Die Spaso-Preobrazhensky-Kathedrale ist das Hauptdenkmal von Bolchow und sein historisches sowie spirituelles Symbol. Diese majestätische Kirche erhebt sich auf dem Rasnaja-Berg und ist von fast jedem Punkt der Stadt sichtbar.
Erstmals wird die Kathedrale in den Chroniken von 1625 erwähnt, obwohl man mit Sicherheit sagen kann, dass sie seit der Gründung der Stadt im 16. Jahrhundert existierte. Zu dieser Zeit gab es in Bolchow zwei hölzerne Kathedralen: die Spaso-Preobrazhensky und die Nikolskaya, die im Zentrum des Kremls lagen. 1671 wurde mit Mitteln des Woiwoden I. I. Rzhewsky ein steinernes Gotteshaus erbaut. Es war klein und zweigeschossig, mit dem Hauptkalten Altar der Verklärung des Herrn oben und zwei warmen Kapellen unten.
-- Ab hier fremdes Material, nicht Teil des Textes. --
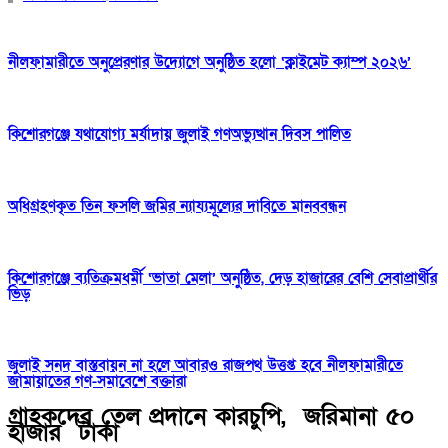
নীলফামারীতে অনুপ্রেরণার উদ্যোগে অনুষ্ঠিত হলো ‘ক্লাইমেট ক্যাম্প ২০২৬’
কিশোরগঞ্জে যথাযোগ্য মর্যাদায় জুলাই গণঅভ্যুত্থান দিবস পালিত
অধিগ্রহণকৃত তিন ফসলি জমির ন্যায্যমূল্যের দাবিতে মানববন্ধন
কিশোরগঞ্জে ব্যতিক্রমধর্মী ‘ভাতা মেলা’ অনুষ্ঠিত, দেড় হাজারের বেশি সেবাপ্রার্থীর
ভিড়
জুলাই সনদ বাস্তবায়ন না হলে আবারও রাজপথ উত্তপ্ত হবে নীলফামারীতে
জামায়াতের গণ-সমাবেশে বক্তারা
গ্রাহকদের তেল প্রদানে কারচুপি, জরিমানা ৫০
হাজার টাকা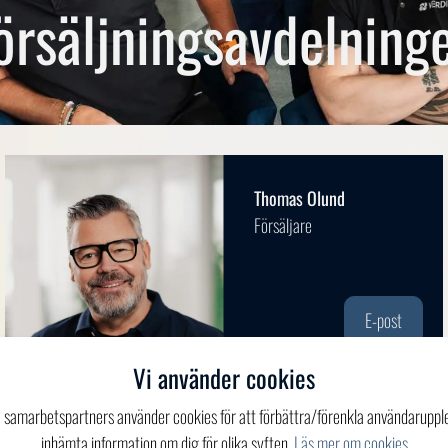
örsäljningsavdelning
Thomas Olund
Försäljare
E-post
Vi använder cookies
a samarbetspartners använder cookies för att förbättra/förenkla användaruppl
inhämta information om dig för olika syften.
Läs mer om cookies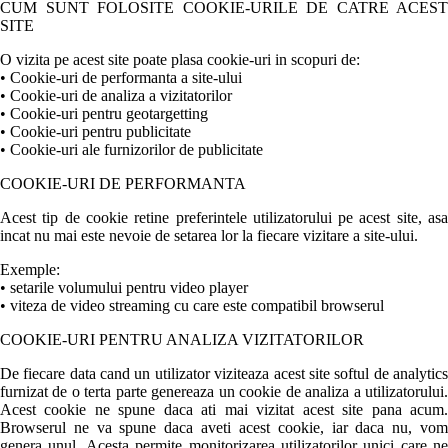
CUM SUNT FOLOSITE COOKIE-URILE DE CATRE ACEST
SITE
O vizita pe acest site poate plasa cookie-uri in scopuri de:
• Cookie-uri de performanta a site-ului
• Cookie-uri de analiza a vizitatorilor
• Cookie-uri pentru geotargetting
• Cookie-uri pentru publicitate
• Cookie-uri ale furnizorilor de publicitate
COOKIE-URI DE PERFORMANTA
Acest tip de cookie retine preferintele utilizatorului pe acest site, asa
incat nu mai este nevoie de setarea lor la fiecare vizitare a site-ului.
Exemple:
• setarile volumului pentru video player
• viteza de video streaming cu care este compatibil browserul
COOKIE-URI PENTRU ANALIZA VIZITATORILOR
De fiecare data cand un utilizator viziteaza acest site softul de analytics
furnizat de o terta parte genereaza un cookie de analiza a utilizatorului.
Acest cookie ne spune daca ati mai vizitat acest site pana acum.
Browserul ne va spune daca aveti acest cookie, iar daca nu, vom
genera unul. Acesta permite monitorizarea utilizatorilor unici care ne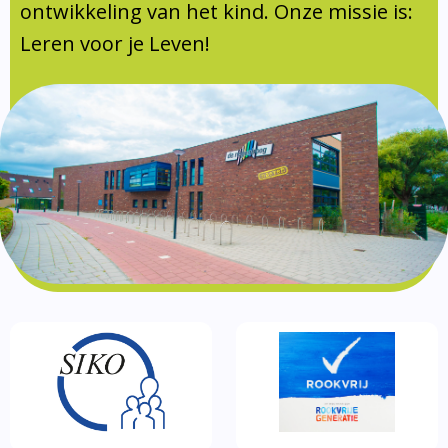
Documentatie
ontwikkeling van het kind. Onze missie is:
Leren voor je Leven!
Formulieren
SIKO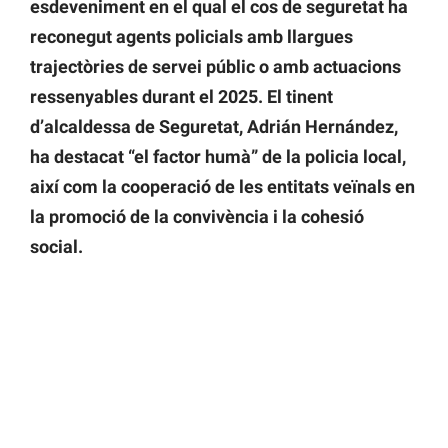
esdeveniment en el qual el cos de seguretat ha
reconegut agents policials amb llargues
trajectòries de servei públic o amb actuacions
ressenyables durant el 2025. El tinent
d’alcaldessa de Seguretat, Adrián Hernández,
ha destacat “el factor humà” de la policia local,
així com la cooperació de les entitats veïnals en
la promoció de la convivència i la cohesió
social.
Der Bau einer neuen, geräumigeren Kirche begann am 14. September 1841 mit Mitteln des Kaufmanns Iosif Dmitrievich Akulov nach einem Entwurf von Pavel Alexeyevich Malakhov. Ohne auf die Genehmigung des Projekts zu warten, begann Akulov mit dem Abbruch der alten Kathedrale. Der Bau wurde jedoch vom Erzbischof Evlampiy gestoppt, und nur dank der Bitten der Gemeindemitglieder und dem Versprechen des Bürgermeisters A. I. Mertsalov, den Bau im Falle des Todes von Akulov abzuschließen, wurden die Arbeiten fortgesetzt.
Nach dem Tod von Akulov im Jahr 1843 setzte der Kaufmann Philipp Grigorievich Shestakov den Bau fort. Im November 1846 weihte der Archimandrit Makarii die Altäre in der unteren Kirche. Nach dem Tod von Shestakov im Jahr 1848 vollendete sein Sohn Vasiliy den Bau, und im November 1851 wurden die Altäre in der oberen Kirche geweiht. Insgesamt gab es in der Kathedrale sechs Altäre, und die größte Glocke wog über 700 Pud und war in 15-20 Werst zu hören. Die Kathedrale bot Platz für bis zu 4500 Menschen.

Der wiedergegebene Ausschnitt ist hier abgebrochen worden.